Earlier research on children’s engagement with programming floor robots has mostly been through intervention studies (see for example, Muñoz et al., 2020). In our small study, we found similar overlaps between mathematics and computational thinking to those noted earlier, such as location with sequencing and decomposition (see Angeli & Valanides, 2020). However, by focusing on the children’s uncertainty, we identified problems from their perspective. As a result, we have been able to show how different understandings about Counting contributed to their possibilities and willingness to solve those problems. Although Palmér (2017) noted the importance of number understandings, she highlighted one-to-one correspondence. However, C1 and C2 both showed some understanding of the need to match each number word to each push of the Forward button. However, C2 seemed uninterested in matching the number words to the squares in her path, often counting the final square more than once even if she pointed and counted simultaneously. C2 seemed to get more enjoyment from just reciting the counting words than programming the robot, so it would stop at the chosen square. C1 on the other hand showed that she was interested in having a program that resulted in the robot arriving at the end stop appropriately. Her problem seemed to be in inserting the turn because the 8 step path that she saw now consisted of two four-step paths (with the turn in the middle). This seemed to be connected to a lack of understanding about how eight steps could be made up of smaller amounts. C2 overcame this issue by identifying a path for the robot which did not require a turn.

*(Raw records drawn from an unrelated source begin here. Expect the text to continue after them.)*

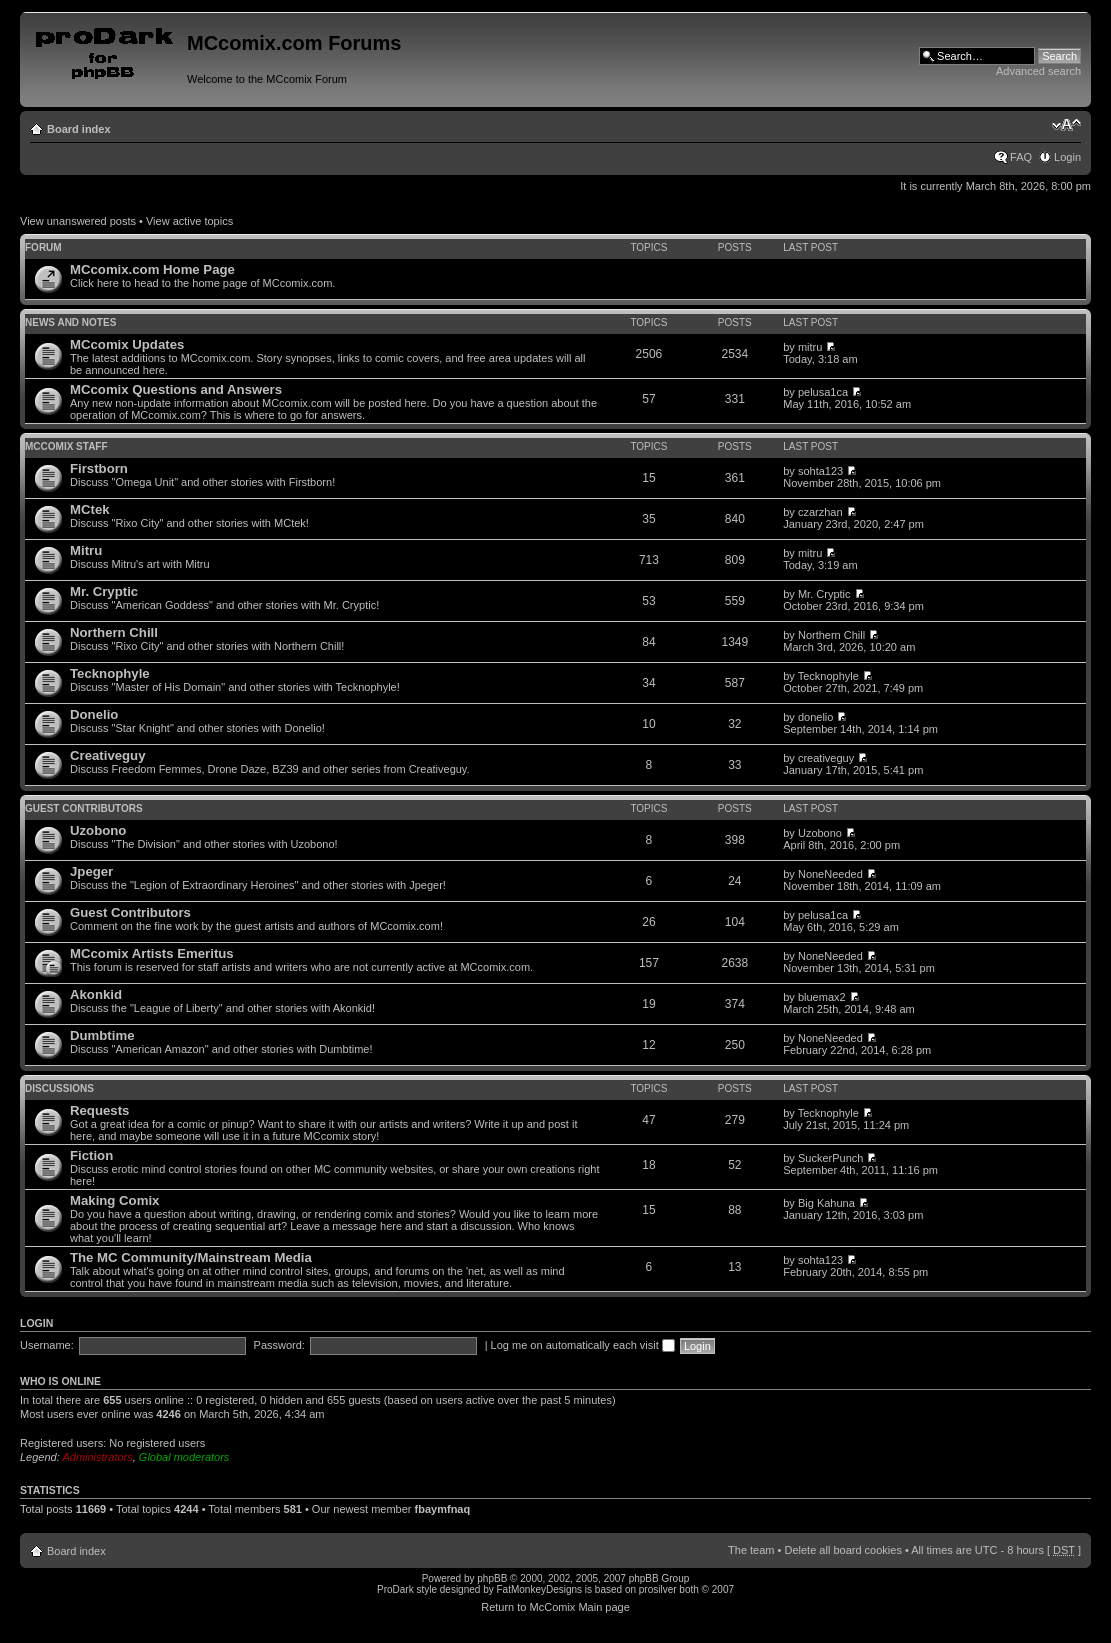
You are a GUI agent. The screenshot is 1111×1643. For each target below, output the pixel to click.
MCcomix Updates (127, 344)
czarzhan (820, 512)
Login (1067, 157)
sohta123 (820, 471)
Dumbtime (102, 1035)
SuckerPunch (830, 1158)
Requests (99, 1110)
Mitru (86, 550)
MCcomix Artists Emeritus (152, 953)
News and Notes (70, 322)
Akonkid (96, 994)
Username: (47, 1345)
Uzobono (98, 830)
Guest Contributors (84, 808)
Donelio (94, 714)
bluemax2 (822, 997)
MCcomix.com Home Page (152, 269)
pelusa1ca (823, 392)
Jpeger (91, 871)
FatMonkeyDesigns (539, 1589)
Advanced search (1038, 71)
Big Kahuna (826, 1203)
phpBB (492, 1578)
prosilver (658, 1589)
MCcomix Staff (66, 446)
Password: (279, 1345)
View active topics (189, 221)
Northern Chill (114, 632)
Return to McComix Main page (555, 1607)
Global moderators (184, 1457)
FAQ (1021, 157)
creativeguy (826, 758)
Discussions (59, 1088)
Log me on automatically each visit (583, 1345)
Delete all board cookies (842, 1550)
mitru (810, 347)
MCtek (90, 509)
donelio (815, 717)
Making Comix (114, 1200)
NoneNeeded (830, 874)
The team (751, 1550)
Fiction (91, 1155)
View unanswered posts (78, 221)
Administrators (97, 1457)
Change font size (1066, 125)
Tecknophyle (110, 673)
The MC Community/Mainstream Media (191, 1257)
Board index (79, 129)
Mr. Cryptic (104, 591)
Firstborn (99, 468)
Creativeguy (108, 755)
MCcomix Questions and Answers (176, 389)
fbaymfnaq (443, 1509)
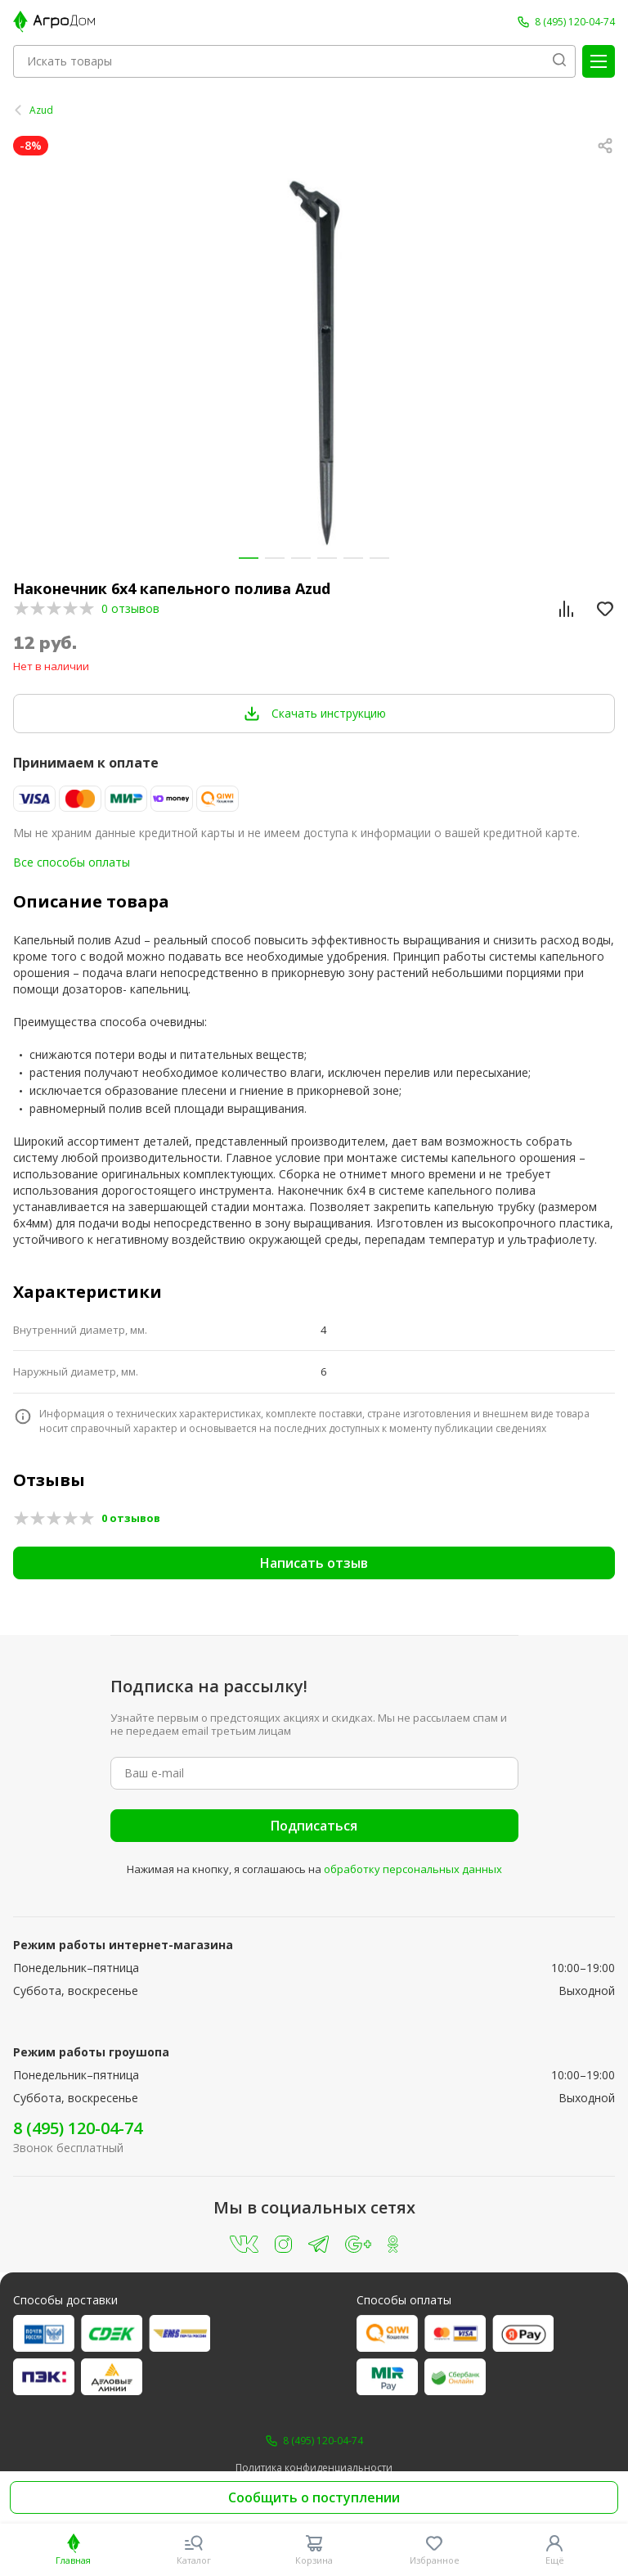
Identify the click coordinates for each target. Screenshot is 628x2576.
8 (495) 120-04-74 (77, 2128)
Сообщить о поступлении (314, 2497)
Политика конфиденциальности (314, 2468)
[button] (248, 558)
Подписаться (314, 1826)
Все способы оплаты (71, 862)
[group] (314, 363)
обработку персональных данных (413, 1869)
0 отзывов (130, 608)
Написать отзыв (314, 1563)
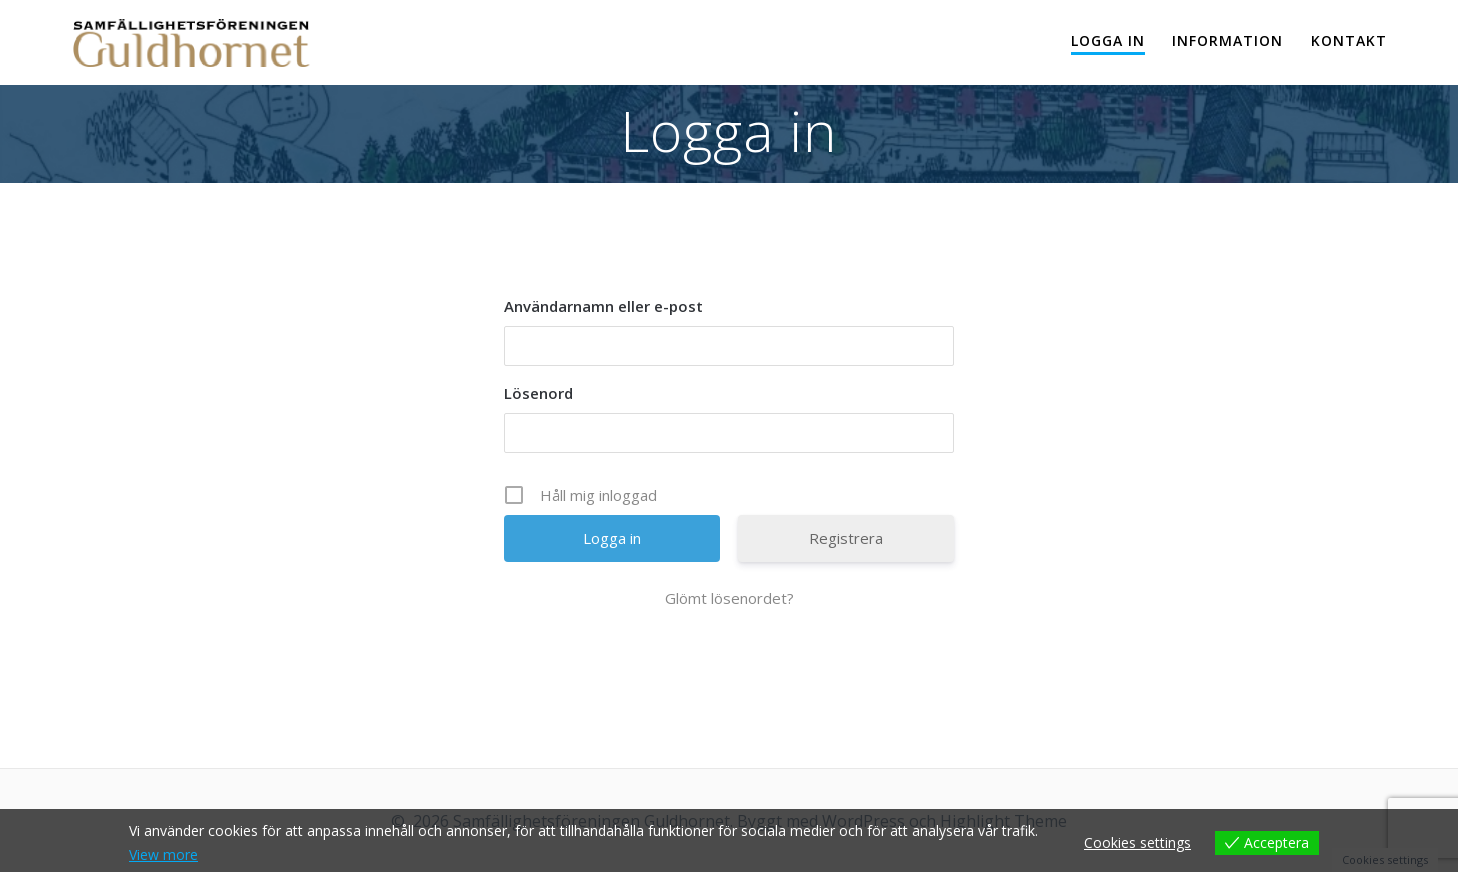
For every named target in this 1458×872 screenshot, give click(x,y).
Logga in (1108, 40)
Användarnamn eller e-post (603, 306)
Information (1227, 40)
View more (163, 854)
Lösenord (538, 393)
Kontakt (1349, 40)
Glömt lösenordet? (729, 598)
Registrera (846, 538)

Floor robots only have limited possibilities to move (forward or backward and turn left or turn right), so it was surprising to find that young children’s understandings about Counting (Helenius et al., 2016) have not been documented as contributing to their understandings about sequencing, decomposition and debugging previously. Yet, as can be seen in our two examples, if the children do not have the appropriate Counting understandings, it becomes very difficult to determine by themselves or even with the teacher’s help how to resolve the problem. Although the teacher in both episodes ensured that the problems were solved, it is unclear if either child understood how this had been achieved.